Era giovane, il Summorum pontificum, 14 anni appena compiuti. Ed era anche in salute, poiché da quel luglio del 2007, quando Benedetto XVI ha ridato il diritto di cittadinanza alla Messa di sempre, un’inaspettata vivacità è sbocciata anche nel nostro Paese. Numeri piccoli, certamente, ma che nel tempo sono andati poco a poco guadagnando fedeli, spazio e attrattiva. Chissà cosa ne sarà di loro dopo che il Summorum pontificum è stato riformato da Traditionis custodes, lettera apostolica sull’uso della liturgia romana anteriore alla riforma del 1970. Il documento è stato pubblicato ieri, nella memoria liturgica di Nostra Signore del Monte Carmelo, ed è una batosta per tutti coloro che nel vetus ordo avevano trovato un afflato liturgico nuovo.
Il testo era atteso, come era atteso un sostanziale superamento, qualcuno dice affossamento, del Summorum pontificum, ma forse non la radicalità di certe disposizioni: « Il vescovo, nelle diocesi in cui finora vi è la presenza di uno o più gruppi che celebrano secondo il Messale antecedente alla riforma del 1970» è chiamato ad accertarsi che «tali gruppi non escludano la validità e la legittimità della riforma liturgica, dei dettati del Concilio Vaticano II e del Magistero dei Sommi Pontefici». «Indichi – si legge ancora – uno o più luoghi dove i fedeli aderenti a questi gruppi possano radunarsi per la celebrazione eucaristica», si specifica però «non però nelle chiese parrocchiali e senza erigere nuove parrocchie personali». Si rimarca poi che le letture debbano essere «proclamate in lingua vernacola», non in latino, dunque «usando le traduzioni della sacra Scrittura per l’uso liturgico, approvate dalle rispettive Conferenze Episcopali». A livello diocesano è poi disposta la nomina di un sacerdote, delegato vescovile, incaricato alla «cura pastorale di tali gruppi di fedeli», ma soprattutto che « proceda nelle parrocchie personali canonicamente erette a beneficio di questi fedeli, a una congrua verifica in ordine alla effettiva utilità per la crescita spirituale, e valuti se mantenerle o meno». Non è consentito autorizzare la costituzione di nuovi gruppi e i sacerdoti ordinati da oggi in poi che intendono celebrare in rito antico «devono inoltrare formale richiesta al Vescovo diocesano il quale prima di concedere l’autorizzazione consulterà la Sede Apostolica». Per quanto riguarda chi è già ordinato e già celebra secondo il Missale Romanum del 1962 «richiederanno al Vescovo diocesano l’autorizzazione per continuare ad avvalersi della facoltà». Il documento termina specificando che «Le norme, istruzioni, concessioni e consuetudini precedenti, che risultino non conformi con quanto disposto dal presente Motu Proprio, sono abrogate».

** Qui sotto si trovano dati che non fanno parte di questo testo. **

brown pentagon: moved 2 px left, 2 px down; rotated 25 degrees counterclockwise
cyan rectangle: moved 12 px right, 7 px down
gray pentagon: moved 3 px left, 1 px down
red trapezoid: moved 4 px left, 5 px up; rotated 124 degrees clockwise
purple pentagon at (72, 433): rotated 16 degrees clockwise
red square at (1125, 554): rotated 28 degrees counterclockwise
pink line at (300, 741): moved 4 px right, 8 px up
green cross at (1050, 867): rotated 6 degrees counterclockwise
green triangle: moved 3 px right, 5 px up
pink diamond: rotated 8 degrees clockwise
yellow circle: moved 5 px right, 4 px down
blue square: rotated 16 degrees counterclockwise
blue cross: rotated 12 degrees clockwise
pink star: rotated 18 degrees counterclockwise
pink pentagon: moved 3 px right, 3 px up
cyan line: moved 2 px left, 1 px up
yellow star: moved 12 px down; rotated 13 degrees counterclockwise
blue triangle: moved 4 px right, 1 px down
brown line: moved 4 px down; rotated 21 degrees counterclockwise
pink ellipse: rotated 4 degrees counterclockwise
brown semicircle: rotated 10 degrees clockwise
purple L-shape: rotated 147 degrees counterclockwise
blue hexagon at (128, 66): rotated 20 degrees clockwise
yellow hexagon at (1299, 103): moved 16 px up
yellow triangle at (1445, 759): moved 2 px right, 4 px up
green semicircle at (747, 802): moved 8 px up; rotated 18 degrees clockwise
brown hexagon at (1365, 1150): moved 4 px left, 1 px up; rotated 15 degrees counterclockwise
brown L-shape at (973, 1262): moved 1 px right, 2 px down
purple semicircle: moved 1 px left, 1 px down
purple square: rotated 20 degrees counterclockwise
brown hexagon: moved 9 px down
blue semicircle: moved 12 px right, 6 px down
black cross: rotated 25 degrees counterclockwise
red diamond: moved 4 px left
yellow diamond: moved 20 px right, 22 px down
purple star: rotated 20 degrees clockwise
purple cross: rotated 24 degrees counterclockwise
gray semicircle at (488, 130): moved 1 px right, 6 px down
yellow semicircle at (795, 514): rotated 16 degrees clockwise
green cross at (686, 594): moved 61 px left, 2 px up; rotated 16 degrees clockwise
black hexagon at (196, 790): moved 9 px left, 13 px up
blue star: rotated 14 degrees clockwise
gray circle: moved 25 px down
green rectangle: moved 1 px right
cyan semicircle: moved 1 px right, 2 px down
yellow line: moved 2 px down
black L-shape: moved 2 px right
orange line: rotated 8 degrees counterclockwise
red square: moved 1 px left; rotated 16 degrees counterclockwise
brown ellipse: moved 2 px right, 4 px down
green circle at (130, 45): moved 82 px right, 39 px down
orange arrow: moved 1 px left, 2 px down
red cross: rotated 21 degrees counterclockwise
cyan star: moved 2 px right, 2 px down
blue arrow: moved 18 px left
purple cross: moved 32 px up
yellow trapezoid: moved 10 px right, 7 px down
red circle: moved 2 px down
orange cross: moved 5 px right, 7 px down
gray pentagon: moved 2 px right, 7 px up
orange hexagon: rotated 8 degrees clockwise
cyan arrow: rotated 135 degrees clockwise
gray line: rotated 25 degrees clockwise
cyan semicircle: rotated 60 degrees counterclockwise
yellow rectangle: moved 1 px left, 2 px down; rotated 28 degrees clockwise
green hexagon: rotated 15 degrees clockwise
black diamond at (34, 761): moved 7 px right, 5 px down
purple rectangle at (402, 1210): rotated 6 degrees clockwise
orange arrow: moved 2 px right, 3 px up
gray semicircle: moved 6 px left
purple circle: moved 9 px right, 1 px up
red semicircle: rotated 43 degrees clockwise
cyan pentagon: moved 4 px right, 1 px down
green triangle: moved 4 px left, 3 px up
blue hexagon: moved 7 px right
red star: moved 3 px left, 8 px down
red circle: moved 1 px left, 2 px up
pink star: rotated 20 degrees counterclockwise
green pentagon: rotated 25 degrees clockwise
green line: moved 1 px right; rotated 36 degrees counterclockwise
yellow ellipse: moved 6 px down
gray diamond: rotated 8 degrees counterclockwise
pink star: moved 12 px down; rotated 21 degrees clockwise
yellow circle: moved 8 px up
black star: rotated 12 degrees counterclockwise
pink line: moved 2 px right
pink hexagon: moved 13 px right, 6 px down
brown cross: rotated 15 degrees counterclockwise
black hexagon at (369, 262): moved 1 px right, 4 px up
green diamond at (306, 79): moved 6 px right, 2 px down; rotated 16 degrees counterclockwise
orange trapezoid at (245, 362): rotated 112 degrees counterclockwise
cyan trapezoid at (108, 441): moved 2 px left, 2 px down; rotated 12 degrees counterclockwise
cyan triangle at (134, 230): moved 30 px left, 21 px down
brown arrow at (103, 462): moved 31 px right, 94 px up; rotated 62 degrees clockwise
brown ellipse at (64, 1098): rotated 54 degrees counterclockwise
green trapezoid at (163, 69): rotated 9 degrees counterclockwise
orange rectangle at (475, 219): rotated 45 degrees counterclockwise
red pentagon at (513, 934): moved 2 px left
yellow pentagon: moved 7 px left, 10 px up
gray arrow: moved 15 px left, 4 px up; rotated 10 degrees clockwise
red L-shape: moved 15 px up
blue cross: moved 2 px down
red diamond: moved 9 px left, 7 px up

Non sembra esserci molto spazio per l’interpretazione dunque. Per usare un eufemismo possiamo dire, senza paura di smentite, che è un filino disincentivata qualunque attività legata al Summorum Pontificum. Chissà che cosa ne pensa Benedetto XVI, che pur Emerito, vive, per giunta tra le mura vaticane.
Ma «c’è del buono in questo mondo», scriveva Tolkien, ed «è giusto combattere per questo»: come dice il cardinal Robert Sarah, già prefetto per il Culto Divino, in una lunga intervista sull’ultimo numero del Timone, «si è avviato nella Chiesa un cammino di riforma liturgica e spirituale che, seppur lento, sarà irreversibile. C’è una nuova generazione che si è affacciata nella Chiesa, di giovani, di giovani famiglie, che nonostante taluni atteggiamenti clericali intransigenti di opposizione alla venerabile Liturgia latino-gregoriana, questa Liturgia ha un futuro perché ha un passato, una storia di santità e bellezza che non si può cancellare né abolire da un giorno all’altro».